PROVIDED RECORDS

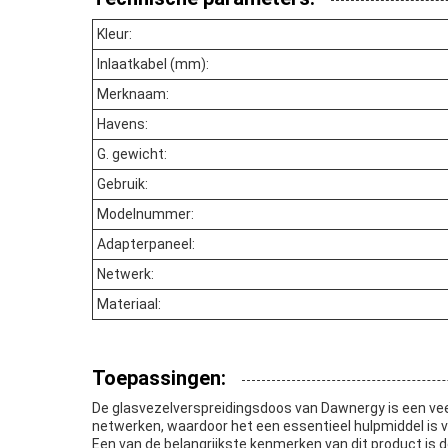
Kleur:
Inlaatkabel (mm):
Merknaam:
Havens:
G. gewicht:
Gebruik:
Modelnummer:
Adapterpaneel:
Netwerk:
Materiaal:
Toepassingen:
De glasvezelverspreidingsdoos van Dawnergy is een vee
netwerken, waardoor het een essentieel hulpmiddel is v
Een van de belangrijkste kenmerken van dit product is 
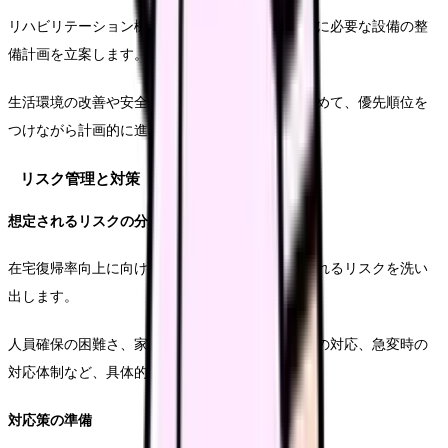
リハビリテーション機器の充実や、在宅復帰支援に必要な設備の整
備計画を立案します。
生活環境の改善や安全性の向上に必要な投資も含めて、優先順位を
つけながら計画的に進めていきます。
リスク管理と対策
想定されるリスクの分析
在宅復帰率向上に向けた取り組みにおいて想定されるリスクを洗い
出します。
人員確保の困難さ、家族の協力が得られない場合の対応、急変時の
対応体制など、具体的なリスク要因を特定します。
対応策の準備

YOUR TASK
Retype the listing verbatim, minus every image.

COMPLETED TASK
Kleur:
Inlaatkabel (mm):
Merknaam:
Havens:
G. gewicht:
Gebruik:
Modelnummer:
Adapterpaneel:
Netwerk:
Materiaal:
Toepassingen:
De glasvezelverspreidingsdoos van Dawnergy is een vee
netwerken, waardoor het een essentieel hulpmiddel is v
Een van de belangrijkste kenmerken van dit product is 
リハビリテーション機器の充実や、在宅復帰支援に必要な設備の整
備計画を立案します。
生活環境の改善や安全性の向上に必要な投資も含めて、優先順位を
つけながら計画的に進めていきます。
リスク管理と対策
想定されるリスクの分析
在宅復帰率向上に向けた取り組みにおいて想定されるリスクを洗い
出します。
人員確保の困難さ、家族の協力が得られない場合の対応、急変時の
対応体制など、具体的なリスク要因を特定します。
対応策の準備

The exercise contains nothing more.